First of all, let me say that the lead singer of Electric Six looked NOTHING like I imagined. Then again, that's kinda like trying to imagine what Calvin from the comic strip Calvin & Hobbes might sound like if they ever made a cartoon series based on the strip. Nothing would ever look right. In fact, the band as a whole looked nothing like I expected.
Imagine you're at a trashy, low-rent wedding, it's the reception, the wedding band has just finished doing an 8-ball of cocaine after staying up all night taking whiskey shots and giving Dirty Sanchezes to inexpensive hookers, and now they're playing from a setlist of fucked up love songs. That's Electric Six. And they were fucking off-my-balls amazing.
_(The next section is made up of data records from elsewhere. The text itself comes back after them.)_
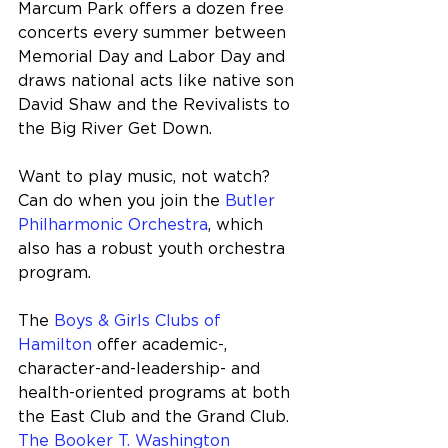
Marcum Park offers a dozen free 
concerts every summer between 
Memorial Day and Labor Day and 
draws national acts like native son 
David Shaw and the Revivalists to 
the Big River Get Down.
Want to play music, not watch? 
Can do when you join the 
Butler 
Philharmonic Orchestra
, which 
also has a robust youth orchestra 
program.
The 
Boys & Girls Clubs of 
Hamilton
 offer academic-, 
character-and-leadership- and 
health-oriented programs at both 
the East Club and the Grand Club. 
The Booker T. Washington 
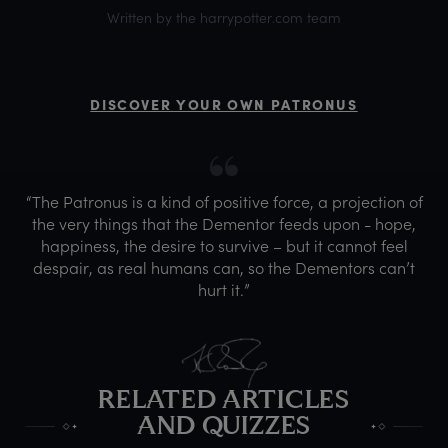
Written by the harrypotter.com team
DISCOVER YOUR OWN PATRONUS
“The Patronus is a kind of positive force, a projection of
the very things that the Dementor feeds upon - hope,
happiness, the desire to survive – but it cannot feel
despair, as real humans can, so the Dementors can’t
hurt it.”
RELATED ARTICLES
AND QUIZZES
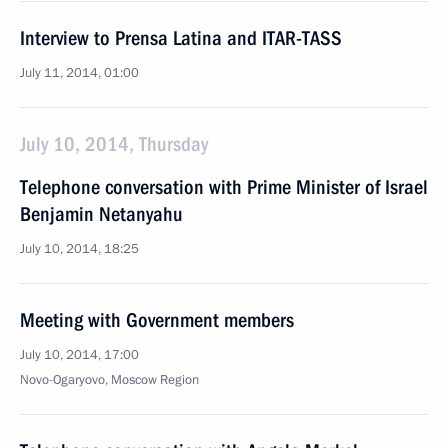
Interview to Prensa Latina and ITAR-TASS
July 11, 2014, 01:00
July 10, 2014, Thursday
Telephone conversation with Prime Minister of Israel
Benjamin Netanyahu
July 10, 2014, 18:25
Meeting with Government members
July 10, 2014, 17:00
Novo-Ogaryovo, Moscow Region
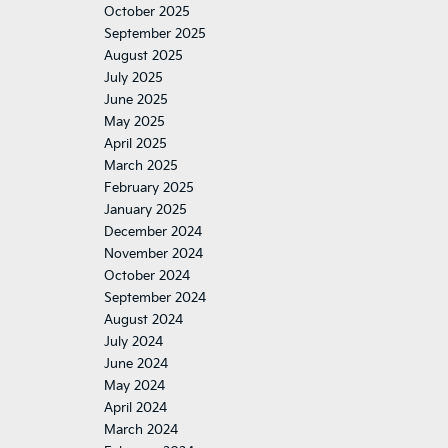
October 2025
September 2025
August 2025
July 2025
June 2025
May 2025
April 2025
March 2025
February 2025
January 2025
December 2024
November 2024
October 2024
September 2024
August 2024
July 2024
June 2024
May 2024
April 2024
March 2024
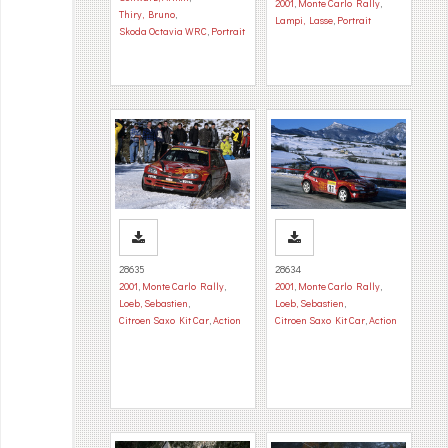
2001
,
Monte Carlo Rally
,
Thiry, Bruno
,
Lampi, Lasse
,
Portrait
Skoda Octavia WRC
,
Portrait
28635
28634
2001
,
Monte Carlo Rally
,
2001
,
Monte Carlo Rally
,
Loeb, Sebastien
,
Loeb, Sebastien
,
Citroen Saxo Kit Car
,
Action
Citroen Saxo Kit Car
,
Action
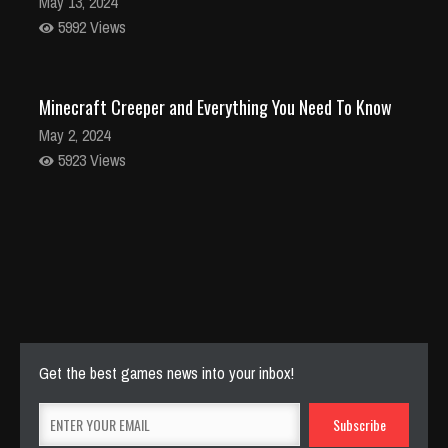
May 13, 2024
5992 Views
Minecraft Creeper and Everything You Need To Know
May 2, 2024
5923 Views
Stunning Minecraft Shaders: Everything You Need to
Know
Apr 22, 2024
5837 Views
Get the best games news into your inbox!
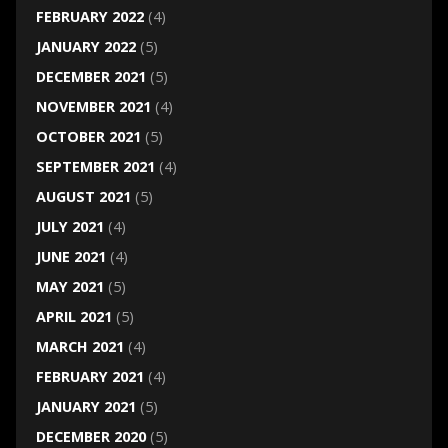
FEBRUARY 2022
(4)
JANUARY 2022
(5)
DECEMBER 2021
(5)
NOVEMBER 2021
(4)
OCTOBER 2021
(5)
SEPTEMBER 2021
(4)
AUGUST 2021
(5)
JULY 2021
(4)
JUNE 2021
(4)
MAY 2021
(5)
APRIL 2021
(5)
MARCH 2021
(4)
FEBRUARY 2021
(4)
JANUARY 2021
(5)
DECEMBER 2020
(5)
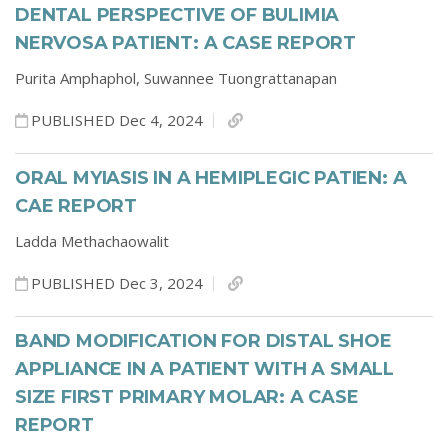
DENTAL PERSPECTIVE OF BULIMIA
NERVOSA PATIENT: A CASE REPORT
Purita Amphaphol,
Suwannee Tuongrattanapan
PUBLISHED Dec 4, 2024
ORAL MYIASIS IN A HEMIPLEGIC PATIEN: A
CAE REPORT
Ladda Methachaowalit
PUBLISHED Dec 3, 2024
BAND MODIFICATION FOR DISTAL SHOE
APPLIANCE IN A PATIENT WITH A SMALL
SIZE FIRST PRIMARY MOLAR: A CASE
REPORT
The setlist included - in no specific order - Gay Bar, Dance Commander, Naked Pictures Of Your Mother, Synthesizer, Improper Dancing, Rock N' Roll Evacuation, and Danger (High Voltage), as well as songs from their latest effort and even one or two new songs from their forthcoming album. You may not know from what I'm talking about, and for that you should be ashamed! Go listen to their debut album "Fire" and for the love of God try to keep up!
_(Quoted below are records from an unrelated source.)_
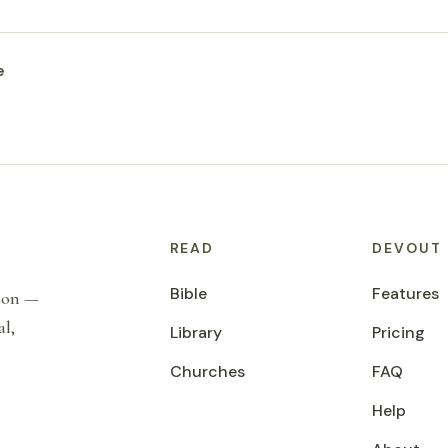
e
READ
DEVOUT
Bible
Features
tion —
al,
Library
Pricing
Churches
FAQ
Help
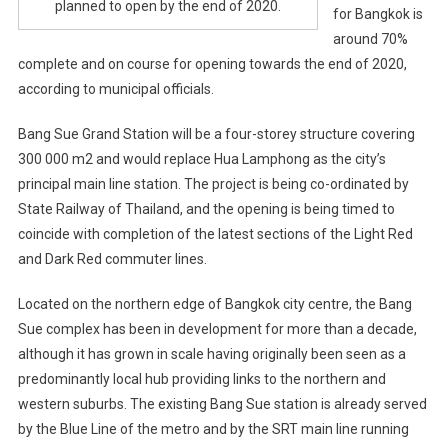
planned to open by the end of 2020.
for Bangkok is
around 70%
complete and on course for opening towards the end of 2020,
according to municipal officials.
Bang Sue Grand Station will be a four-storey structure covering
300 000 m2 and would replace Hua Lamphong as the city’s
principal main line station. The project is being co-ordinated by
State Railway of Thailand, and the opening is being timed to
coincide with completion of the latest sections of the Light Red
and Dark Red commuter lines.
Located on the northern edge of Bangkok city centre, the Bang
Sue complex has been in development for more than a decade,
although it has grown in scale having originally been seen as a
predominantly local hub providing links to the northern and
western suburbs. The existing Bang Sue station is already served
by the Blue Line of the metro and by the SRT main line running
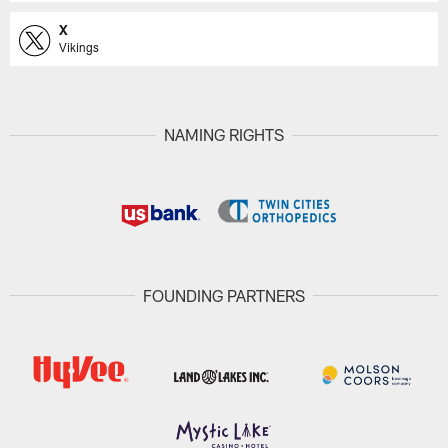
X
Vikings
NAMING RIGHTS
FOUNDING PARTNERS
The singer absolutely looked like the least-energetic person on the face of the planet. He strikes me as the kind of fella where standing upright is a bit of a chore. Nevertheless, he was wacky, goofy, and did his damnedest to entertain a crowd that was standing on cement, baking under the sun at 3:30 in the Friday afternoon.
And, I for one, think his plan to get more involved politically by sending attractive women into the future 30 years so they can find George W. Bush on his ranch in Texas, Ride That President, and give birth to another Bush baby is something I can whole-heartedly get behind. Maybe by then, Mr. President, he'll know how to rock!